Notification

×

Satu Huruf Adalah Permata Hati

Senin, 28 Oktober 2019 | 21.59 WIB | 0 Views Last Updated 2021-09-15T09:13:49Z

 LPM Skolastik - Nailufir, merupakan salah satu komplek kamar asrama putri pondok pesantren  ternama di kabupaten. Komplek ini menampung khusus santri baru dan beberapa santri lama sebagai pengurus komplek dan pengurus kamar yang  akan membimbing santri baru. Pengenalan budaya dan peradaban pesantren akan mengalir lewat interaksi antara santri baru dan pengurus kamar.

Fira salah satunya. Ia merasa heran karena mendapat tugas sebagai pembimbing santri baru. Padahal ia baru nyantri 3 tahun dan merasa belum mumpuni untuk menjadi pendamping santri-santri baru. Menurutnya, yang menjadi pembimbing itu harusnya mereka yang sudah lama menetap di pesantren, harusnya mereka yang sudah senior agar penanaman karakter santri baru lebih mendalam karena santri yang sudah lebih dari 5 tahun sudah harus memiliki rasa tanggung jawab yang lebih besar.

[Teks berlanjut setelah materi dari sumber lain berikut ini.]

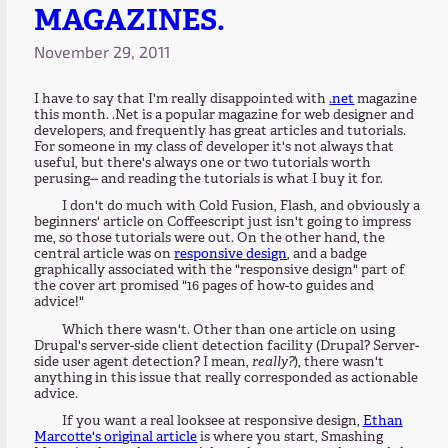
MAGAZINES.
November 29, 2011
I have to say that I'm really disappointed with
.net
magazine
this month. .Net is a popular magazine for web designer and
developers, and frequently has great articles and tutorials.
For someone in my class of developer it's not always that
useful, but there's always one or two tutorials worth
perusing-- and reading the tutorials is what I buy it for.
I don't do much with Cold Fusion, Flash, and obviously a
beginners' article on Coffeescript just isn't going to impress
me, so those tutorials were out. On the other hand, the
central article was on
responsive design
, and a badge
graphically associated with the "responsive design" part of
the cover art promised "16 pages of how-to guides and
advice!"
Which there wasn't. Other than one article on using
Drupal's server-side client detection facility (Drupal? Server-
side user agent detection? I mean,
really?
), there wasn't
anything in this issue that really corresponded as actionable
advice.
If you want a real looksee at responsive design,
Ethan
Marcotte's original article
is where you start, Smashing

Akan tetapi ia tidak bisa menolak karena pemilihan dilakukan melalui undian. Ia dan selurah teman seangkatannya yang telah lulus SLTA   di mintai kesediaan dan kesiapan  menjadi pengurus kamar. Ia dan dua teman lainnya di tempatkan di kamar 4  dengan kapasitas tampung 20-an santri baru. Dua rekan lainnya adalah Fitri yang telah 4 tahun, dan Farah yang telah 6 tahun. Farah menjadi ketua dan telah ditarik masuk ke jajaran kepengurusan asrama putri.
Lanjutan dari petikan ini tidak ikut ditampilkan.